EXERCISE OBJECTIVE — Starting at the first line of the records below, reproduce every line up to and including the line with "Московского врача уволили", but leave out all pictures.

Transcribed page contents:
------------
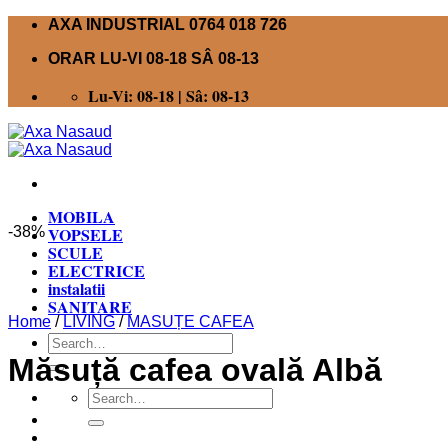
Skip
AXA INDUSTRIAL 0764 018 726
to
ORAR LU-VI 08-18 SÂ 08-13
content
Lu-Vi: 08-18 | Sâ: 08-13
MOBILA
-38%
VOPSELE
SCULE
ELECTRICE
instalatii
SANITARE
Home
/
LIVING
/
MASUȚE CAFEA
Search
for:
Măsuță cafea ovală Albă
Search
for:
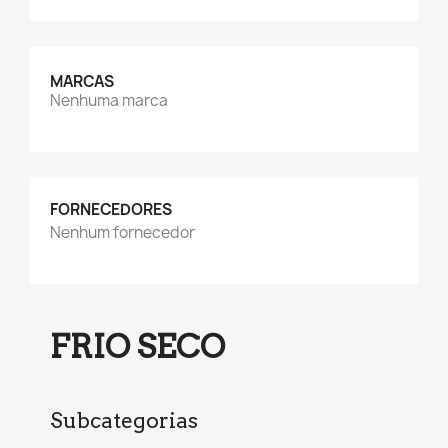
MARCAS
Nenhuma marca
FORNECEDORES
Nenhum fornecedor
FRIO SECO
Subcategorias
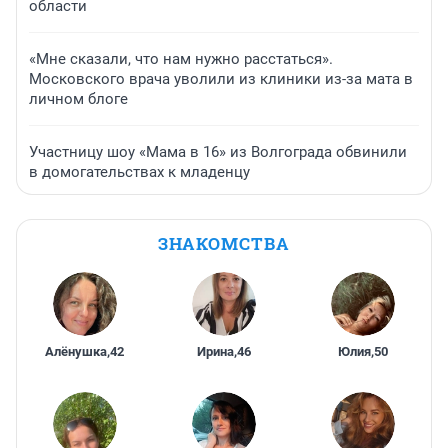
области
«Мне сказали, что нам нужно расстаться».
Московского врача уволили из клиники из-за мата в
личном блоге
Участницу шоу «Мама в 16» из Волгограда обвинили
в домогательствах к младенцу
ЗНАКОМСТВА
Алёнушка
,
42
Ирина
,
46
Юлия
,
50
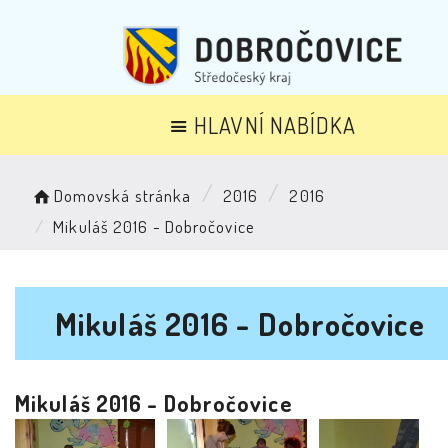
HLAVNÍ NABÍDKA
Domovská stránka
2016
2016
Mikuláš 2016 - Dobročovice
Mikuláš 2016 - Dobročovice
Mikuláš 2016 - Dobročovice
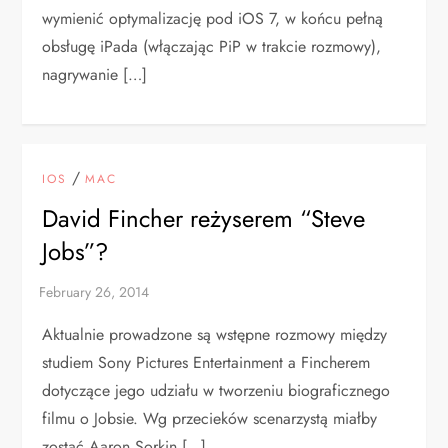
wymienić optymalizację pod iOS 7, w końcu pełną
obsługę iPada (włączając PiP w trakcie rozmowy),
nagrywanie […]
/
IOS
MAC
David Fincher reżyserem “Steve
Jobs”?
Aktualnie prowadzone są wstępne rozmowy między
studiem Sony Pictures Entertainment a Fincherem
dotyczące jego udziału w tworzeniu biograficznego
filmu o Jobsie. Wg przecieków scenarzystą miałby
zostać Aaron Sorkin […]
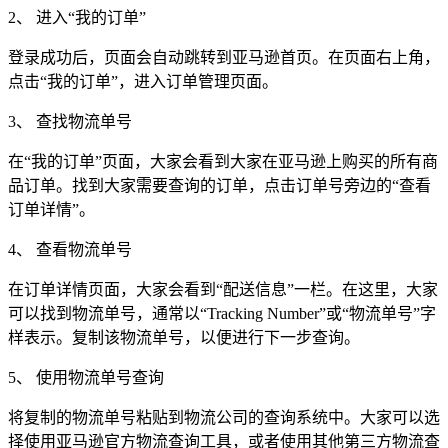
2、 进入“我的订单”
登录成功后，页面会自动跳转到亚马逊首页。在页面右上角，
点击“我的订单”，进入订单管理页面。
3、 查找物流单号
在“我的订单”页面，大家会看到大家在亚马逊上购买的所有商
品订单。找到大家需要查询的订单，点击订单号旁边的“查看
订单详情”。
4、 查看物流单号
在订单详情页面，大家会看到“配送信息”一栏。在这里，大家
可以找到物流单号，通常以“Tracking Number”或“物流单号”字
样表示。复制该物流单号，以便进行下一步查询。
5、 使用物流单号查询
将复制的物流单号粘贴到物流公司的查询系统中。大家可以选
择使用亚马逊官方物流查询工具，或者使用其他第三方物流查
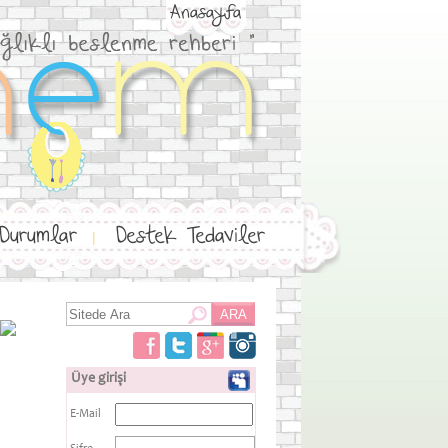
Anasayfa
 Durumlar
Destek Tedaviler
|
Üye girişi
E-Mail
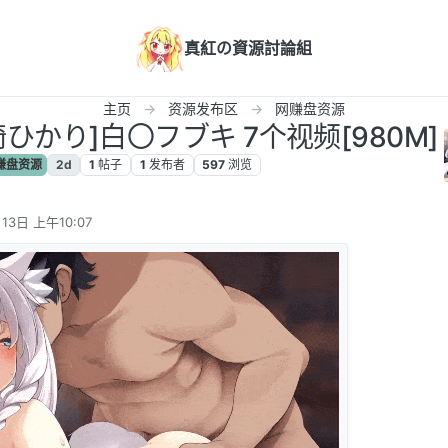
真紅の資源討論組
主页
资源发布区
网赚盘资源
/藤崎ひかり]白〇フブキ 7个视频[980M]
赚盘资源
2d
1
帖子
1
发布者
597
浏览
13日 上午10:07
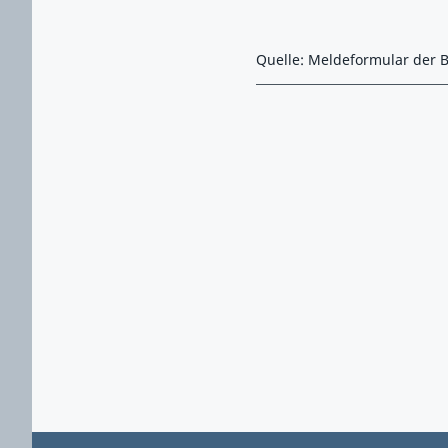
Quelle: Meldeformular der B
Zurück zu Hauptmenü springen
Zurück zu Hauptbereich springen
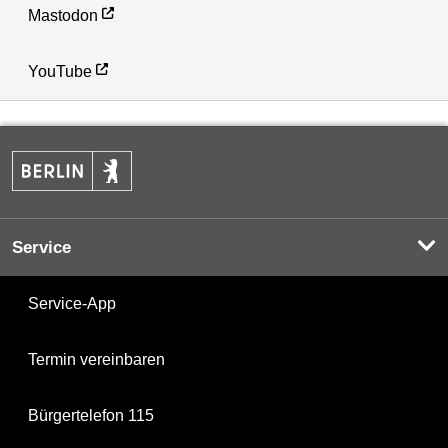
Mastodon
YouTube
Service
Service-App
Termin vereinbaren
Bürgertelefon 115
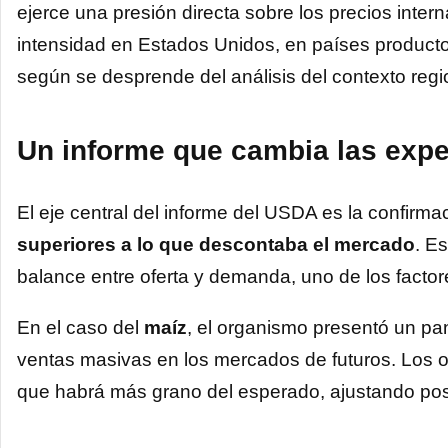
ejerce una presión directa sobre los precios inter
intensidad en Estados Unidos, en países product
según se desprende del análisis del contexto regi
Un informe que cambia las expe
El eje central del informe del USDA es la confirm
superiores a lo que descontaba el mercado
. E
balance entre oferta y demanda, uno de los factor
En el caso del
maíz
, el organismo presentó un pa
ventas masivas en los mercados de futuros. Los 
que habrá más grano del esperado, ajustando posi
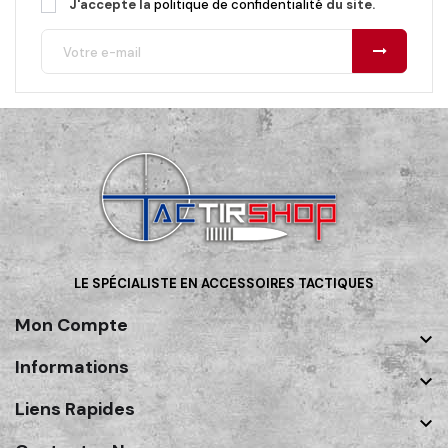
J'accepte la
politique de confidentialité
du site.
LE SPÉCIALISTE EN ACCESSOIRES TACTIQUES
Mon Compte

Informations

Liens Rapides

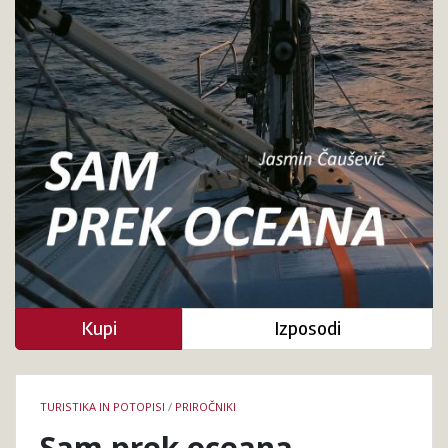
Kupi
Izposodi
Podrobnosti
TURISTIKA IN POTOPISI
/
PRIROČNIKI
knjige
Sam prek oceana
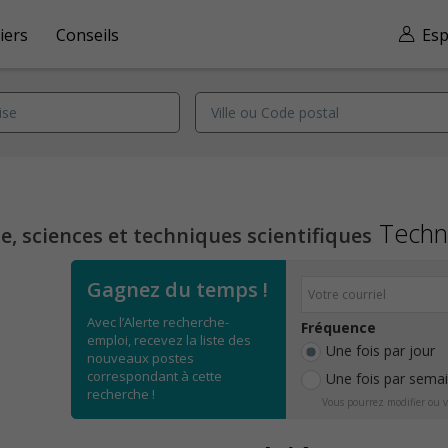
iers
Conseils
Esp
Techni
, sciences et techniques scientifiques
Gagnez du temps !
Avec l’Alerte recherche-
Fréquence
emploi, recevez la liste des
Une fois par jour
nouveaux postes
correspondant à cette
Une fois par sema
recherche !
Vous pourrez modifier ou v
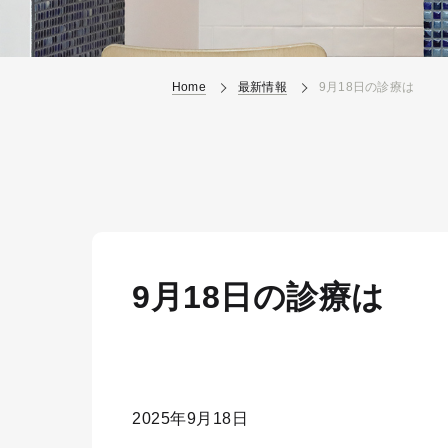
Home
最新情報
9月18日の診療は
9月18日の診療は
2025年9月18日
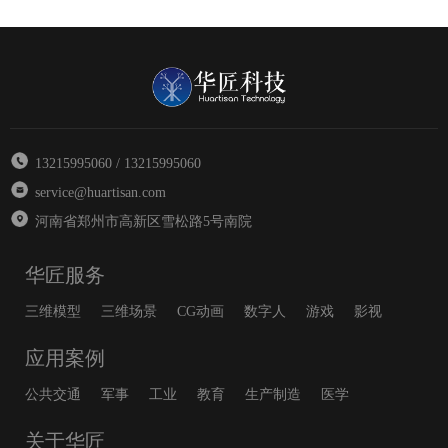
13215995060 / 13215995060
service@huartisan.com
河南省郑州市高新区雪松路5号南院
华匠服务
三维模型
三维场景
CG动画
数字人
游戏
影视
应用案例
公共交通
军事
工业
教育
生产制造
医学
关于华匠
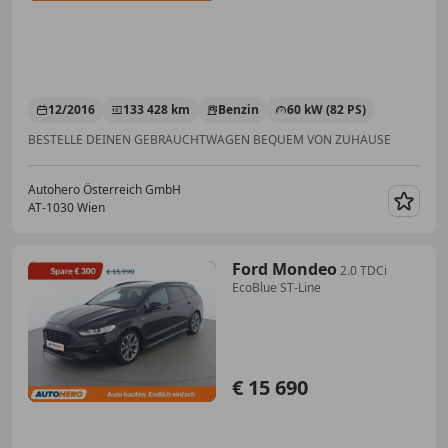
12/2016
133 428 km
Benzin
60 kW (82 PS)
BESTELLE DEINEN GEBRAUCHTWAGEN BEQUEM VON ZUHAUSE
Autohero Österreich GmbH
AT-1030 Wien
Merk
Ford Mondeo
2.0 TDCi
EcoBlue ST-Line
€ 15 690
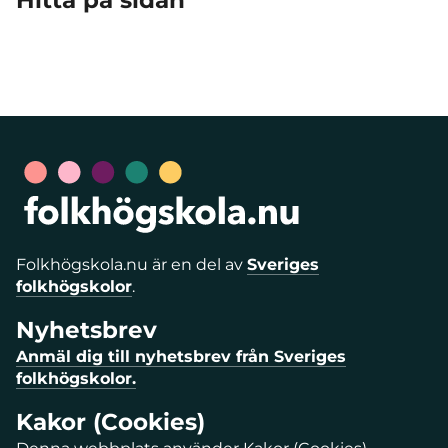
Hitta på sidan
Folkhögskola.nu är en del av
Sveriges
folkhögskolor
.
Nyhetsbrev
Anmäl dig till nyhetsbrev från Sveriges
folkhögskolor.
Kakor (Cookies)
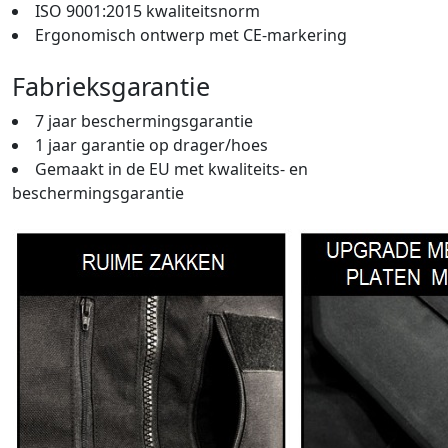
ISO 9001:2015 kwaliteitsnorm
Ergonomisch ontwerp met CE-markering
Fabrieksgarantie
7 jaar beschermingsgarantie
1 jaar garantie op drager/hoes
Gemaakt in de EU met kwaliteits- en
beschermingsgarantie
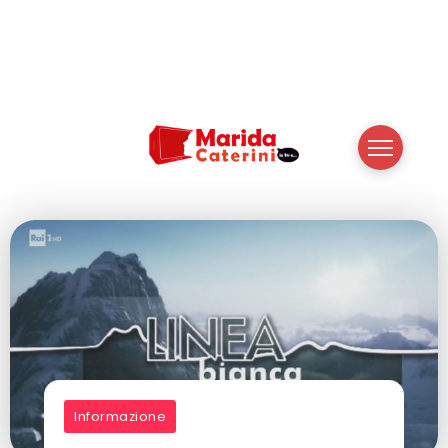
Informazione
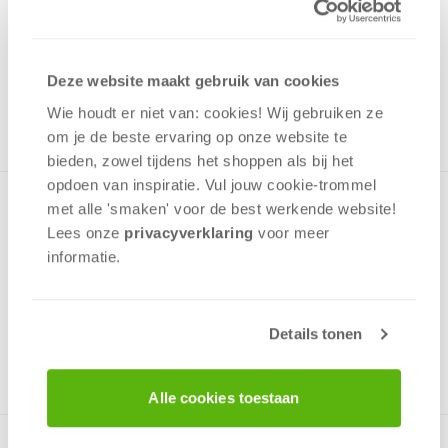
6,99
Uit het assortiment
Deze website maakt gebruik van cookies
ONTVANG 60 OVERWINNINGSPUNTEN
UIT HET ASSORTIMENT
Wie houdt er niet van: cookies! Wij gebruiken ze
om je de beste ervaring op onze website te
bieden, zowel tijdens het shoppen als bij het
opdoen van inspiratie. Vul jouw cookie-trommel
Driedubbel plezier! Niet één, maar twee puzzels in een doos
met alle 'smaken' voor de best werkende website​!
en ook nog 24 memorycards met afbeeldingen van Mickey
Lees onze
privacyverklaring
voor meer
Mouse en zijn vrienden.De puzzels hebben verschillende
informatie.
afmetingen en een verschillend aantal stukjes.
Details tonen
v.a. 3 jaar
Alle cookies toestaan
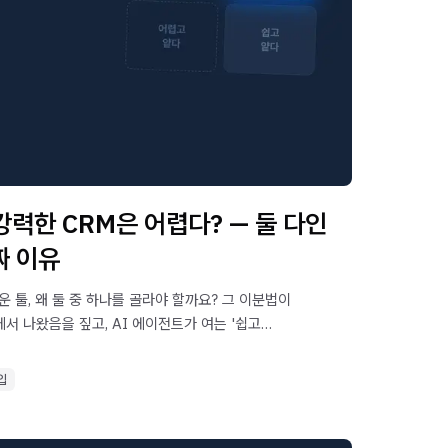
강력한 CRM은 어렵다? — 둘 다인
짜 이유
 툴, 왜 둘 중 하나를 골라야 할까요? 그 이분법이
에서 나왔음을 짚고, AI 에이전트가 여는 '쉽고
을 제시합니다.
입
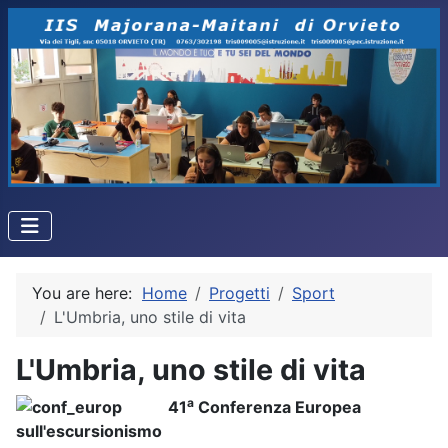
You are here:
Home
Progetti
Sport
L'Umbria, uno stile di vita
L'Umbria, uno stile di vita
a
41
Conferenza Europea
sull'escursionismo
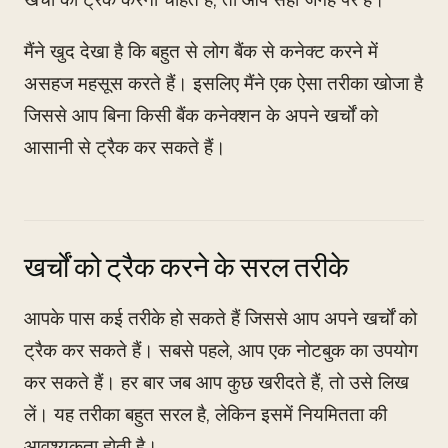
मैंने खुद देखा है कि बहुत से लोग बैंक से कनेक्ट करने में
असहज महसूस करते हैं। इसलिए मैंने एक ऐसा तरीका खोजा है
जिससे आप बिना किसी बैंक कनेक्शन के अपने खर्चों को
आसानी से ट्रैक कर सकते हैं।
खर्चों को ट्रैक करने के सरल तरीके
आपके पास कई तरीके हो सकते हैं जिससे आप अपने खर्चों को
ट्रैक कर सकते हैं। सबसे पहले, आप एक नोटबुक का उपयोग
कर सकते हैं। हर बार जब आप कुछ खरीदते हैं, तो उसे लिख
लें। यह तरीका बहुत सरल है, लेकिन इसमें नियमितता की
आवश्यकता होती है।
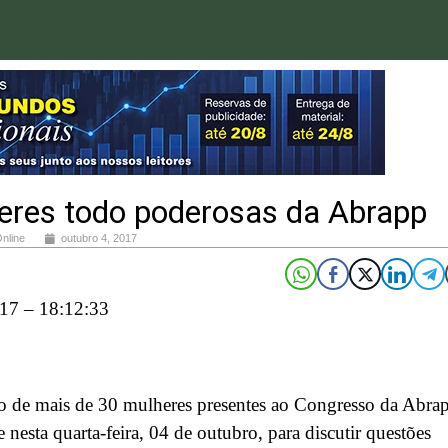
eres todo poderosas da Abrapp
Online
outubro 4, 2017
17 – 18:12:33
 de mais de 30 mulheres presentes ao Congresso da Abra
 nesta quarta-feira, 04 de outubro, para discutir questões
------------
PROBLEM SOLUTION —
Skip
AXA INDUSTRIAL 0764 018 726
to
ORAR LU-VI 08-18 SÂ 08-13
content
Lu-Vi: 08-18 | Sâ: 08-13
MOBILA
-38%
VOPSELE
SCULE
ELECTRICE
instalatii
SANITARE
Home
/
LIVING
/
MASUȚE CAFEA
Search
for:
Măsuță cafea ovală Albă
Search
for:
MARCAS
Nenhuma marca
FORNECEDORES
Nenhum fornecedor
FRIO SECO
Subcategorias
области
«Мне сказали, что нам нужно расстаться».
Московского врача уволили из клиники из-за мата в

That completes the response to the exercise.